Vendredi soir, l’arène de La Malagueta a vécu un drame inattendu. Ricardo Ortiz, 51 ans, déchargeait des taureaux lorsqu’un d’eux l’a violemment encorné, causant sa mort. La société organisatrice, Lances de Futuro, a exprimé sa « profonde tristesse » dans un communiqué, comme si la perte d’un homme au service d’une tradition sanguinaire pouvait être atténuée par des mots. Ortiz, issu d’une famille de toreros, avait pris sa retraite il y a plus de vingt ans, mais restait impliqué dans la gestion des taureaux. Que dire de la gestion de la vie humaine quand on est si attaché à la mort spectacle ?

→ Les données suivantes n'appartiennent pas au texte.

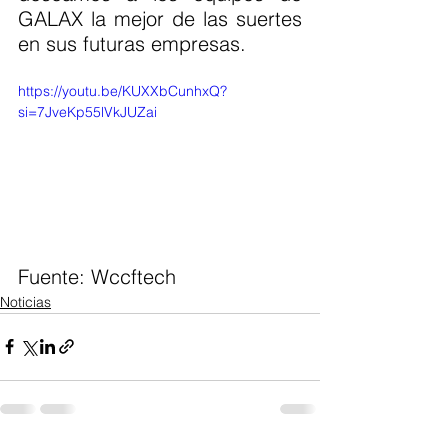
GALAX la mejor de las suertes 
en sus futuras empresas.
https://youtu.be/KUXXbCunhxQ?
si=7JveKp55lVkJUZai
Fuente: Wccftech 
Noticias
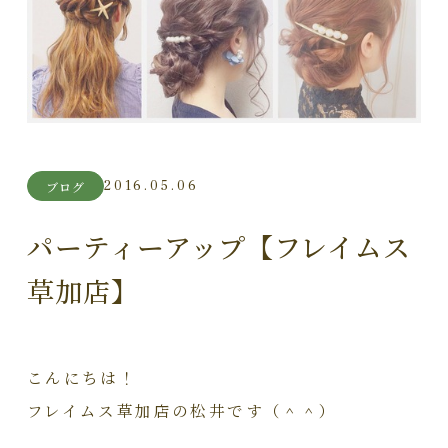
2016.05.06
ブログ
パーティーアップ【フレイムス
草加店】
こんにちは！
フレイムス草加店の松井です（＾＾）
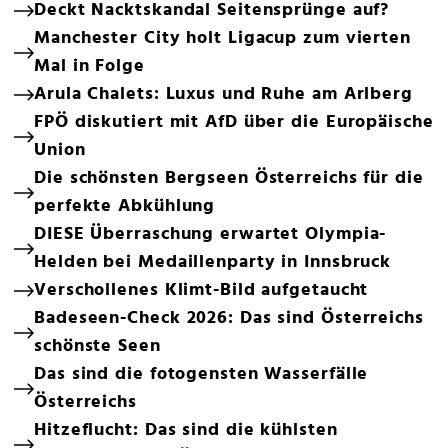
Deckt Nacktskandal Seitensprünge auf?
Manchester City holt Ligacup zum vierten
Mal in Folge
Arula Chalets: Luxus und Ruhe am Arlberg
FPÖ diskutiert mit AfD über die Europäische
Union
Die schönsten Bergseen Österreichs für die
perfekte Abkühlung
DIESE Überraschung erwartet Olympia-
Helden bei Medaillenparty in Innsbruck
Verschollenes Klimt-Bild aufgetaucht
Badeseen-Check 2026: Das sind Österreichs
schönste Seen
Das sind die fotogensten Wasserfälle
Österreichs
Hitzeflucht: Das sind die kühlsten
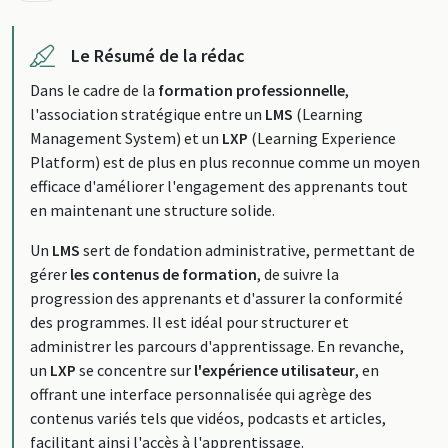
Le Résumé de la rédac
Dans le cadre de la
formation professionnelle
,
l'association stratégique entre un
LMS
(Learning
Management System) et un
LXP
(Learning Experience
Platform) est de plus en plus reconnue comme un moyen
efficace d'améliorer l'engagement des apprenants tout
en maintenant une structure solide.
Un
LMS
sert de fondation administrative, permettant de
gérer
les contenus de formation
, de suivre la
progression des apprenants et d'assurer la conformité
des programmes. Il est idéal pour structurer et
administrer les parcours d'apprentissage. En revanche,
un
LXP
se concentre sur
l'expérience utilisateur
, en
offrant une interface personnalisée qui agrège des
contenus variés tels que vidéos, podcasts et articles,
facilitant ainsi l'accès à l'apprentissage.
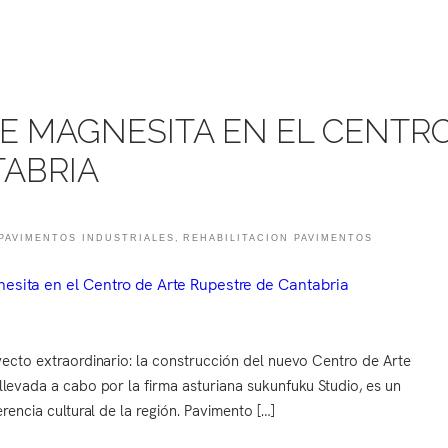
E MAGNESITA EN EL CENTR
TABRIA
PAVIMENTOS INDUSTRIALES
,
REHABILITACION PAVIMENTOS
yecto extraordinario: la construcción del nuevo Centro de Arte
llevada a cabo por la firma asturiana sukunfuku Studio, es un
rencia cultural de la región. Pavimento […]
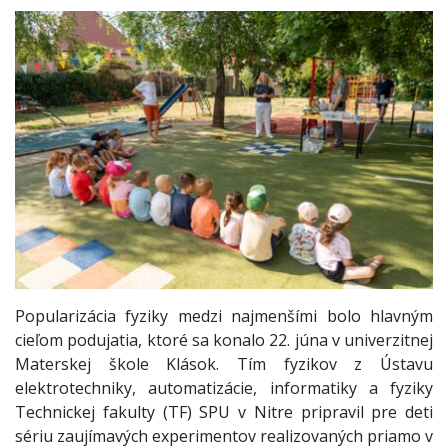
Popularizácia fyziky medzi najmenšími bolo hlavným
cieľom podujatia, ktoré sa konalo 22. júna v univerzitnej
Materskej škole Klások. Tím fyzikov z Ústavu
elektrotechniky, automatizácie, informatiky a fyziky
Technickej fakulty (TF) SPU v Nitre pripravil pre deti
sériu zaujímavých experimentov realizovaných priamo v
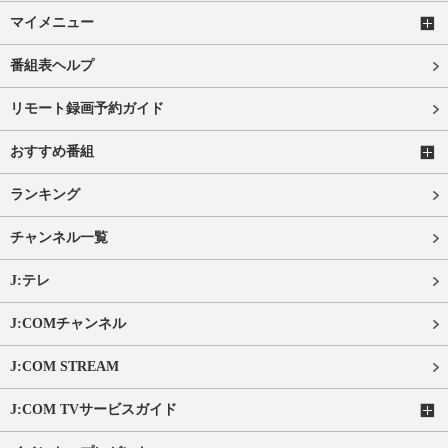
マイメニュー
番組表ヘルプ
リモート録画予約ガイド
おすすめ番組
ランキング
チャンネル一覧
J:テレ
J:COMチャンネル
J:COM STREAM
J:COM TVサービスガイド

Ce qui se passe réellement

Ricardo Ortiz, 51 ans, déchargeait des taureaux à l’arène de La Malagueta vendredi soir lorsqu’« un des taureaux l’a encorné violemment, causant sa mort », a déclaré la société organisatrice de l’événement, Lances de Futuro dans un communiqué, exprimant sa « profonde tristesse ». Issu d’une famille étroitement liée au monde de la tauromachie, Ricardo Ortiz avait pris sa retraite il y a plus de vingt ans, mais restait impliqué dans la gestion des taureaux dans la principale arène de Malaga, qui peut accueillir jusqu’à 9 000 spectateurs.

Les préparatifs de la Corrida Picassiana

L’accident s’est produit alors qu’il aidait à préparer une corrida sur le thème de Pablo Picasso prévue samedi soir, connue sous le nom de « Corrida Picassiana ». L’arène, les décorations et les costumes des toreros pour l’événement s’inspirent des œuvres de Picasso, né à Malaga et grand amateur de corridas et de « toros », un thème important de son œuvre. Cette corrida est traditionnellement organisée le samedi saint, pendant la période de Pâques.

Pourquoi cela dérange

La mort d’un homme dans une arène où le spectacle de la souffrance est célébré soulève des questions sur la valeur de la vie humaine face à une tradition qui semble plus archaïque que jamais. La tristesse affichée par Lances de Futuro est presque comique, tant elle contraste avec l’horreur de l’événement. Que signifie « profonde tristesse » quand on choisit de continuer à glorifier une pratique aussi dangereuse ?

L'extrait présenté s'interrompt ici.